Afterward, Hardin said Clemens' prickliness was understandable -- even justified.
"Look at it this way: Roger Clemens is either the world's greatest actor or he didn't do (what McNamee accuses). And if he didn't do that, then he's been screwed big-time by everybody who believes he did it. Why wouldn't he be upset about it?" Hardin said. "If you didn't do it, there's not a single person who wouldn't be going crazy."
Hardin said that because McNamee didn't deny Clemens' claims that he never used steroids, it amounted to proof that Clemens was telling the truth. Clemens said McNamee initiated the conversation by sending him an e-mail.
McNamee sounded distraught during the conversation.

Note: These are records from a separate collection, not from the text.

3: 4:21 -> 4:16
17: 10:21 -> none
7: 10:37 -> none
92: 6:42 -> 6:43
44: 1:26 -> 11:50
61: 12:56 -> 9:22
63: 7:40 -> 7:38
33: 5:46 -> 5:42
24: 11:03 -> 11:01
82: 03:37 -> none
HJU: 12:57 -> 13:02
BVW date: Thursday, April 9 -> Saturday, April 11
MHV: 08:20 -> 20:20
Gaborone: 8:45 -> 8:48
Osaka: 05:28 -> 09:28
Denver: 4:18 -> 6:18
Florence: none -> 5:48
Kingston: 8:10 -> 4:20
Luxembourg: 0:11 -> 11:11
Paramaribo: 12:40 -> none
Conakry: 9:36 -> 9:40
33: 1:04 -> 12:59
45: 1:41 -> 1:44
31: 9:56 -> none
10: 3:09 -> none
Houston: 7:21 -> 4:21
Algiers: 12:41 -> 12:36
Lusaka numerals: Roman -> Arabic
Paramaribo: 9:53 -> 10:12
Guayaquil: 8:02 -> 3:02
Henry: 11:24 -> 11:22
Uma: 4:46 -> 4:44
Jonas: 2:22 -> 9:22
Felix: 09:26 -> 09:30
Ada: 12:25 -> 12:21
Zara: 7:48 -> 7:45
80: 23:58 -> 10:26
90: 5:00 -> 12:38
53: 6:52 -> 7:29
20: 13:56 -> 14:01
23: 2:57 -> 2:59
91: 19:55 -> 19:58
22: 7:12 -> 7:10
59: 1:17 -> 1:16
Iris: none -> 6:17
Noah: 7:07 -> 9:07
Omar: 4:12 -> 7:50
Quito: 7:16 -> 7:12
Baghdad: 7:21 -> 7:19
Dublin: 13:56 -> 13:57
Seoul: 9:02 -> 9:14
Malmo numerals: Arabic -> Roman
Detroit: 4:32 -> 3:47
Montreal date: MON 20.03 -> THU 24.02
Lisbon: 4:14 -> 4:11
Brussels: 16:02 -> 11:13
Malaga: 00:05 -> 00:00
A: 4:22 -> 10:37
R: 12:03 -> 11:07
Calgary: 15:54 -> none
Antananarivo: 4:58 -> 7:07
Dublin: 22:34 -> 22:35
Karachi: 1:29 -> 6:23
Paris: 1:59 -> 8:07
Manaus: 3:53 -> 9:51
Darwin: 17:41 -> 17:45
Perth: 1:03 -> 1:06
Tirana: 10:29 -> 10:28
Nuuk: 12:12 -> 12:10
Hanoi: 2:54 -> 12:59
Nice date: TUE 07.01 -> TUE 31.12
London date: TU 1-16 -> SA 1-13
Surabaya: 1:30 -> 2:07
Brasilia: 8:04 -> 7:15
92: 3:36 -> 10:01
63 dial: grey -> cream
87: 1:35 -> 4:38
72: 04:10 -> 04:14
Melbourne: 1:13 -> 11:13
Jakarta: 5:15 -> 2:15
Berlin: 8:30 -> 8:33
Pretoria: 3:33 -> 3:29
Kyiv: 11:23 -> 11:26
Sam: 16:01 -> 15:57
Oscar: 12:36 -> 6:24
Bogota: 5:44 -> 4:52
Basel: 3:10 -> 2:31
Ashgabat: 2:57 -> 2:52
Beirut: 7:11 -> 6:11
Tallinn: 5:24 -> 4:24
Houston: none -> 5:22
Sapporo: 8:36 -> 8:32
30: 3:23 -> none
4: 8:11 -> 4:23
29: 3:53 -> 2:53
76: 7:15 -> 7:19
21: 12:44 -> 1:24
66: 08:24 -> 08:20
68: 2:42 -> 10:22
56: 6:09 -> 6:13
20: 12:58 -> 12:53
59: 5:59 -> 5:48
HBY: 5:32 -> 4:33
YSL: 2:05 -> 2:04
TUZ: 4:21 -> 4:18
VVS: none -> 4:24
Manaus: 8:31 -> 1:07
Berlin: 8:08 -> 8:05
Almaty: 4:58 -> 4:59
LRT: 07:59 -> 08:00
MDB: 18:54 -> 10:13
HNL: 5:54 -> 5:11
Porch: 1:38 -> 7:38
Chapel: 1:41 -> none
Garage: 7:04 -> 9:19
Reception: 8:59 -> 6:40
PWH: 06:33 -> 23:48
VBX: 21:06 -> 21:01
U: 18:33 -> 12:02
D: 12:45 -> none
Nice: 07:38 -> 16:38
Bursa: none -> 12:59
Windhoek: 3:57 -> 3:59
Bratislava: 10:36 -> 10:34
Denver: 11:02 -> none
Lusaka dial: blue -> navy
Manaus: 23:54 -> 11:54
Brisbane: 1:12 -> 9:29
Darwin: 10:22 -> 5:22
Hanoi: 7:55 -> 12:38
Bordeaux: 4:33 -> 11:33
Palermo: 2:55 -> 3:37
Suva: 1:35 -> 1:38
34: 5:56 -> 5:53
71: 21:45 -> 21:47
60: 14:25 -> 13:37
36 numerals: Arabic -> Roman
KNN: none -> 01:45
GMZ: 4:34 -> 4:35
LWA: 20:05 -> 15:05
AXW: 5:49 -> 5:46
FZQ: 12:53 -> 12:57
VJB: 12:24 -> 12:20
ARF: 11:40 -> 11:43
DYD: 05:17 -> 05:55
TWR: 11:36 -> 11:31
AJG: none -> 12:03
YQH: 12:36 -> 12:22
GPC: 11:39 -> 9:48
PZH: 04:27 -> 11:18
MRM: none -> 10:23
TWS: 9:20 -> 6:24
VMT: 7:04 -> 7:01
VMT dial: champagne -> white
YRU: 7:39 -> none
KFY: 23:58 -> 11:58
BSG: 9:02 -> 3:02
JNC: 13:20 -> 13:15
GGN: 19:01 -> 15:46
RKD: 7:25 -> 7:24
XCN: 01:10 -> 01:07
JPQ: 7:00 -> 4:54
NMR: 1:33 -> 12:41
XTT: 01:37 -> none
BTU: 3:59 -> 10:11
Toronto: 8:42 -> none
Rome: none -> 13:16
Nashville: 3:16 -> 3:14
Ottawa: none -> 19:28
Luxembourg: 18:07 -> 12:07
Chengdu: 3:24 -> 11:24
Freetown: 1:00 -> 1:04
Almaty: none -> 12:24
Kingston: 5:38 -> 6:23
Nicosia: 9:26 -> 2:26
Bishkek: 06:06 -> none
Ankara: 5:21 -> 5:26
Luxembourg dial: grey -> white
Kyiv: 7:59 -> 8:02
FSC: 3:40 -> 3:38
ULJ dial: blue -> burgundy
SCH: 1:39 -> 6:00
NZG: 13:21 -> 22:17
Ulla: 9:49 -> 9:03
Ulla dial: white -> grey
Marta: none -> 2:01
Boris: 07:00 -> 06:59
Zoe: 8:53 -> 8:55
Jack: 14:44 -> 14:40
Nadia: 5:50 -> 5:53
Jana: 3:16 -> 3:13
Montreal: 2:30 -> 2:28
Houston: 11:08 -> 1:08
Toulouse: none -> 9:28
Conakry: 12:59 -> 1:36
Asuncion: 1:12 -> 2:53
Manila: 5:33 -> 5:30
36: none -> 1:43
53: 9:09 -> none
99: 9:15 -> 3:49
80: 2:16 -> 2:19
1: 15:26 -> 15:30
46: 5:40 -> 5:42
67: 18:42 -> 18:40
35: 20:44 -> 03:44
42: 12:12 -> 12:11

"I'm in your corner. I don't want this to happen. But I'd also like not to go to jail, too," he said.
His voice cracked when he said: "My wife is gone. My kids are gone."
"I don't have any money. I have nothing," McNamee said. "I'm not doing a book deal. I got offered seven figures to go on TV. I didn't do it. I didn't take it. I didn't do anything. All I did was what I thought was right -- I never thought it was right, but I thought that I had no other choice, put it that way."
Hardin said McNamee's attempts for guidance from Clemens seemed odd.
"We played it back, trying to decide, 'What do we do now? What is he saying?'" he said. "There is a 90-percent view of the people around Roger that (McNamee) was trying to set Roger up. Roger thought that maybe McNamee was really trying to say, 'I'm ready to come clean.'
"We couldn't figure it out. That's why we finally opted to just send back an e-mail saying we're not comfortable talking to you anymore unless you get permission from your lawyers, OK? Because we couldn't tell what he was doing."
Before the call, Clemens had been warned not to say anything that could get him accused of tampering with a federal witness, which is why Hardin said Clemens steered clear of telling McNamee what he wanted him to do.
"Now, can I tell you as his (Clemens') lawyer that Brian McNamee is lying? No, I cannot," Hardin said. "I can tell you that I've now spent three weeks with this guy, Roger, and I believe him. Could I be wrong? Absolutely. But so could Brian McNamee and so could the Mitchell Report."